Она слегла не сразу: недели две бродила по комнатам, по двору, совалась то в курятник, то на погребицу, погруженная в такое глубокое раздумье, как будто потеряла самое главное, самое важное и не знала, где искать. На обращения к ней соседей отвечала глазами: «Не тревожьте меня». А на вопросы Ивана Евдокимовича отзывалась строго, даже грубо.

— Что с тобой, Аннушка? — спрашивал он.

— Плясать, что ль, мне? — И только однажды сказала: — Баба осталась.

— Баба? Что за баба?

Она некоторое время думала, затем еле слышно добавила:

— Знаю, не пустая баба тебе была нужна, а с приданым.

— Это еще что?

— Приданое мое — сад. Его нет, и ты отвернешься, — и вдруг, побелев, упала навзничь, словно кто с тычка ударил ее кулаком в лоб.

Иван Евдокимович понял: страдание, принесенное гибелью сада, боязнь, что теперь он покинет ее, — все это вместе и свалило Анну.

— Аннушка! Глупенькая! Ведь духовный-то сад остался в тебе, — растерянно говорил он, сидя у ее постели.

Анна смотрела пустыми глазами куда-то в потолок, временами что-то шептала или отчаянно, испуганно вскрикивала, точно ее толкали с обрыва.

А к вечеру температура подскочила до сорока, и Анна заметалась, взмахивая руками и тяжело дыша, будто стремилась вынырнуть со дна глубокой реки. Тело у нее горело, даже блуждающие глаза — и те, казалось, охвачены пламенем.

Мария Кондратьевна определила:

— Малярия, да еще тропическая. Болела ею Анна в прошлом году. Тогда хиной отходили. А теперь? — И положила руку на вздутый живот Анны, в котором жил и развивался плод. — Душевное потрясение ослабило организм, и враг — микроб тропической малярии — заработал.

Вот это Мария Кондратьевна сказала академику и стала продумывать, чем и как лечить:

— Хина? Сальварсан? А ребенок? Без него, конечно, сальварсан, конечно, хина, даже синька.
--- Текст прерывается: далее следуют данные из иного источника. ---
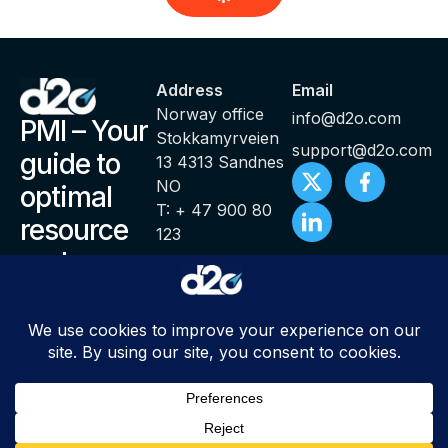
Address
Email
Norway office
info@d2o.com
PMI – Your
Stokkamyrveien
support@d2o.com
guide to
13 4313 Sandnes
NO
optimal
T: + 47 900 80
resource
123
and
productivity
management
© Copyright 2000 – 2025 PMI ® Productivity Management
Intelligence by d2o | All Rights Reserved |
Sitemap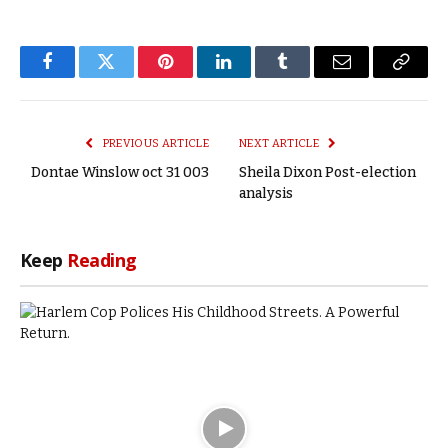
Facebook
Twitter
Pinterest
LinkedIn
Tumblr
Email
Copy
Link
PREVIOUS ARTICLE
NEXT ARTICLE
Dontae Winslow oct 31 003
Sheila Dixon Post-election
analysis
Keep
Reading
А как быть, чтобы и больную вылечить и ребенку не повредить? — И Мария Кондратьевна приступила к лечению, осторожно комбинируя лекарства и больше надеясь на крепкие физические силы больной, чем на свои снадобья.

И началось что-то страшное: тропическая малярия, не отпуская Анну, терзала ее подряд день, два, три, затем, как насытившийся зверь, стихала и снова кидалась.

Иван Евдокимович не отходил от жены, тревожась за исход болезни. Он за это время исхудал, постарел: нос вытянулся, глаза стали больше, а мочки ушей отвисли.

Ежедневно в домик тихо, сняв обувь в сенцах, входили колхозницы — подружки Анны. Они задерживались на кухне, шепотом спрашивали о здоровье Анны Петровны и, посоветовав каждая свой способ лечения, уходили, сокрушенно опустив головы. Два-три раза в день заезжала Мария Кондратьевна и выкладывала на стол новые порошки, новые микстуры. Ее наставления о том, как их надо давать больной — в какое время и поскольку, — Иван Евдокимович выслушивал будто и внимательно, но, проводив Марию Кондратьевну, убирал микстуры и порошки на подоконник и прикрывал простыней.